Kodiak bears might feed alone or with others. Their main source of food consists of salmon. This nutritious food supplies the fat needed to survive through the harsh winters of the region. The Kodiak bear supplements its diet with berries, nuts, seaweed, and invertebrates. It seems to prefer eating vegetation to killing animals for food.
When the male Kodiak bear is about five months old, it is ready to breed. Sows typically do not bear offspring until they are about nine years old. Breeding usually begins between May and July, with cubs born during the hibernation period, which runs from January until March.
As the weather grows colder, pregnant sows go into hibernation first, usually in dens located in mountainous areas. Adult males are the last to hibernate and the first to emerge in the spring.
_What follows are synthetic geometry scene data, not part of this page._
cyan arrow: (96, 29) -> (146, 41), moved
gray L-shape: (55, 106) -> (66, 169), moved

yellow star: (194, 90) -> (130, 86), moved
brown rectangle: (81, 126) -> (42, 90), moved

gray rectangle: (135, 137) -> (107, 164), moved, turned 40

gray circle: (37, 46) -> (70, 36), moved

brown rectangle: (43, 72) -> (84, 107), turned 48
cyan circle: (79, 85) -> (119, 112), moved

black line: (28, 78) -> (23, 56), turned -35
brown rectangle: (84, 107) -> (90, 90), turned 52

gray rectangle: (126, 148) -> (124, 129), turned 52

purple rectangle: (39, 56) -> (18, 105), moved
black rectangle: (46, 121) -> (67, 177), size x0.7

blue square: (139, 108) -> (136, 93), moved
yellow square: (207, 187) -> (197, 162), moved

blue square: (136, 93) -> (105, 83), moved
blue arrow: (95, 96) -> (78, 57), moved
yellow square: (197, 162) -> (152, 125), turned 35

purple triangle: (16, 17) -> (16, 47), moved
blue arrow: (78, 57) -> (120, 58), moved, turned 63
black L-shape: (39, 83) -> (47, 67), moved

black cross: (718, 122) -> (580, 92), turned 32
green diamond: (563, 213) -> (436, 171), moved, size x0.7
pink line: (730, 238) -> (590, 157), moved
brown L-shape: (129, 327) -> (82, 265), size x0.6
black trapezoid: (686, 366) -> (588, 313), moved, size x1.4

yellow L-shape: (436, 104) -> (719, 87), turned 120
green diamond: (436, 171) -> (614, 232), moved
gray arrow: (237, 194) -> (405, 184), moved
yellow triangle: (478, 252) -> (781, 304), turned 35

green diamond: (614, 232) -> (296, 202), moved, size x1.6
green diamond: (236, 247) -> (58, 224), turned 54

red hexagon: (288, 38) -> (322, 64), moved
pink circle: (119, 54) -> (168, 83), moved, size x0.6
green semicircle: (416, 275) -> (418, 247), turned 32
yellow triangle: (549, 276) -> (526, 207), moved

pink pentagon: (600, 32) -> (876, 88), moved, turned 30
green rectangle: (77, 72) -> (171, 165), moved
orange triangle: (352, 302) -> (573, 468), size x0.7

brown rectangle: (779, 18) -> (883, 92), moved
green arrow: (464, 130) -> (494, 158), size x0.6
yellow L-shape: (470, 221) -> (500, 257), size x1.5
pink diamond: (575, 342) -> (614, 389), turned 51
Studies show about one-fourth of males never hibernate at all.
A sow will bear one or two cubs, which weigh less than a pound (0.4 kg) at birth and are born blind. One distinctive feature of offspring includes a white ring around the neck that remains for several years. By the time spring arrives, cubs might have grown to 20 pounds (9 kg). They typically rely on their mothers for the first two or three years of life. Females give birth about every four years.
A Kodiak bear resembles a grizzly bear, with notable differences. The Kodiak bear is larger and features a wider face. It is covered in shaggy hair that grows longer than hair on a grizzly. The fur ranges from almost blond to a chocolate color. A Kodiak bear’s claws are always visible protruding from flat feet, and a small tail helps identify this bear when compared to the grizzly bear.
This species is protected by the U.S. government, along with its habitat of forests, rivers, and coasts. Kodiak bear hunting is permitted, but strictly regulated to preserve the number of bears in the wild. Obtaining a hunting license for one of these bears is considered quite expensive, and fewer than 200 bears are typically killed each season.